Have you ever had so many things to choose from that it took you forever to actually make a decision? Ever seen a menu with 14 pages of entrees and ended up going with what your friend got or what the waiter recommends? Ever designed a character in a video game for 3 hours straight because of all the modification options? Ever think that you could do anything you want with your life, if only you knew what you wanted to do?
This phenomenon is called overchoice. Overchoice is a cognitive process in which humans have a hard time making decisions when given too many, often very similar, options. This isn’t to say that people have trouble making decisions as soon as the number of choices alone goes up. When there is a clearly dominant or more preferred option, things obviously get easier. If there are 13 different steak options and you don’t eat red meat, then you’re probably going to get the chicken. The difficulty come when there is an overabundance of many very viable options to choose from. You know where I’m going with this.
When you have Tony Robbins, Buddha, Don Miguel Ruiz, Jesus, Grant Cardone, Stephen Covey, Dale Carnegie, Robert Kiyosaki, Lewis Howes, Tim Ferriss, Plato, Confucius, Deepak Chopra, The Dalai Lama, and your mom all rolling around in your head while you’re trying to choose whether or not you are going to punch some asshole in the face, things get difficult. What’s missing is structure. How do you gain structure? Let’s talk science.
If my 6th grade science teacher Mrs. Franklin pounded one piece of information into my head, it was the scientific method of experimentation. One of the, if not the most important, procedures in conducting experiments was the concept of constants and variables. Keep everything else the same except the thing you are testing. Constants are what stay the same. The variable is what changes for each test. You can’t test two variables at the same time because you would not know which one caused the results you observed. Once the results for ONE variable are recorded, the variable can change to something new.
Imagine you are baking cookies with 1 egg, 1 cup of butter, 1 cup of sugar, and 1 tsp of vanilla. This is the constant recipe. If you change the amount of eggs and sugar, you will not know which change made the cookies the way they are now. That’s why you change one at a time, and see the corresponding results.

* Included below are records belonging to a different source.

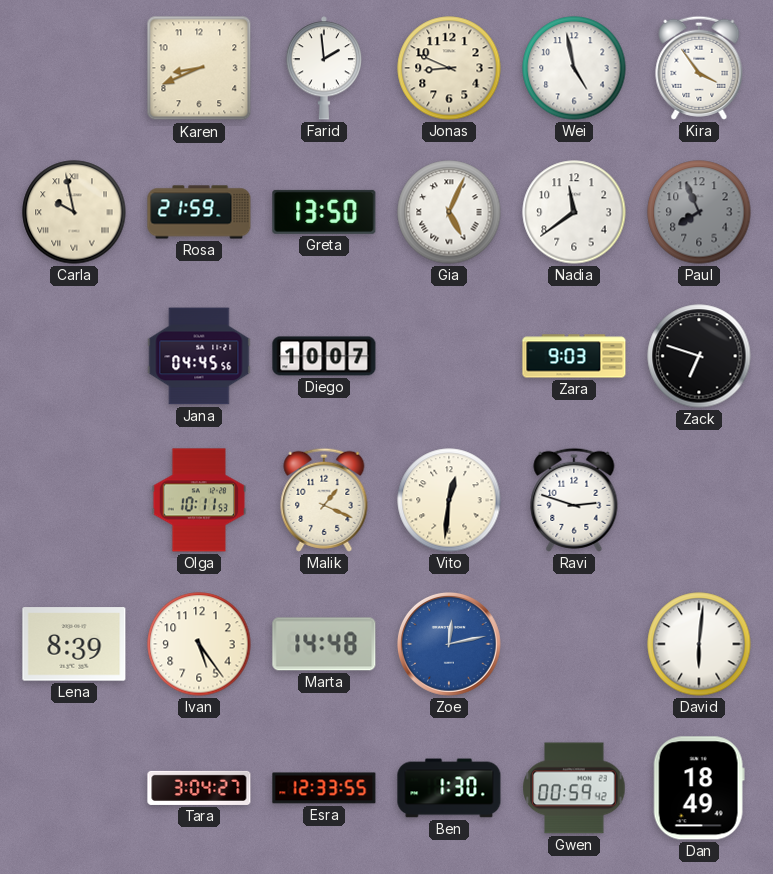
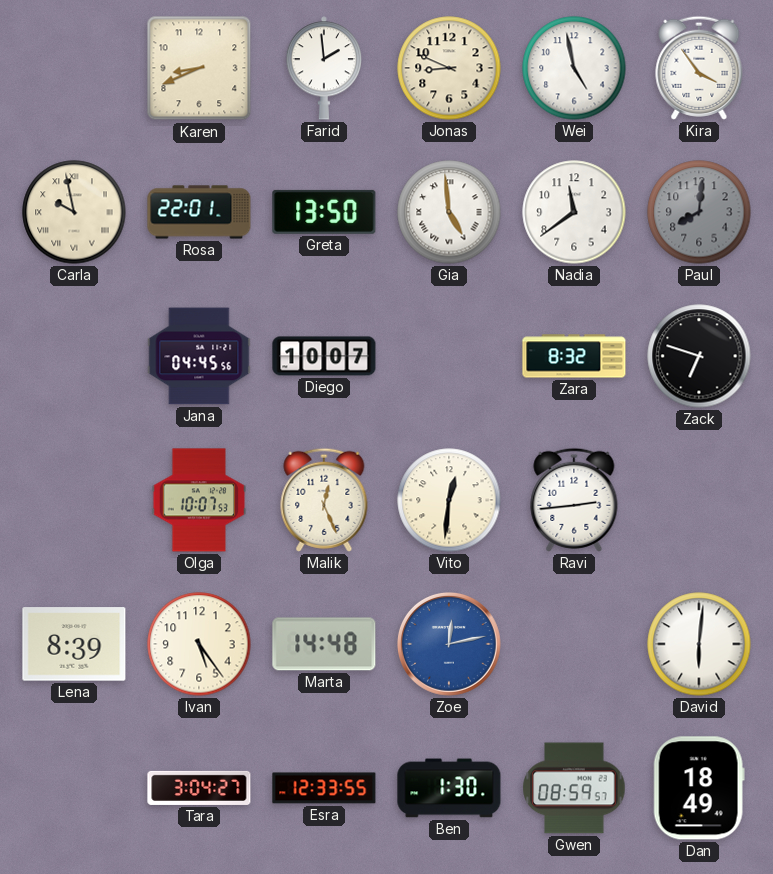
Rosa: 21:59 -> 22:01
Gia: 5:04 -> 4:59
Paul: 7:56 -> 8:01
Zara: 9:03 -> 8:32
Olga: 10:11 -> 10:07
Malik: 1:19 -> 12:26
Ravi: 2:48 -> 2:44
Gwen: 00:59 -> 08:59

(overkill on food analogies. Probably a wake up call)
NO CRASH DIETS
The point is, if you are constantly running with with 6 new self help methods you are trying to implement in your head you will not see the effectiveness of any. No matter how awesome something seems when you read it, you have to give it the appropriate amount it time to test in your own life. From there, you must continue with the same one method if you want to instill it as a habit. Otherwise you will put yourself on overload. DON’T CRASH DIET YOUR SELF-IMPROVEMENT. Crash diets never work.
RED LIGHT GREEN LIGHT
A good way to approach new self improvement methods is with… another method (I know, right?). The red light green light method. GREEN LIGHT: This is what you’re already good at. You look at yourself and possibly see something you want to improve. You look for books, articles, or whatever you can find to improve yourself. You find something good. RED LIGHT: Once you find something good and want to implement it, focus on that. Stop researching for the meantime. See how proper implementation of whatever you learned is affecting you. If you like the results, keep with it. If it doesn’t seem to be for you, now you know that specific method doesn’t work. GREEN LIGHT.
This way you will be making more lasting changes in your habits. Plus, you will be able to more effectively build a structure of values in which you lead your decisions. People with a very firm and unwavering set of values have a less difficult time making decisions. It’s hard to say that difficulty in decision making will go away completely, but having structure and set values definitely makes things easier.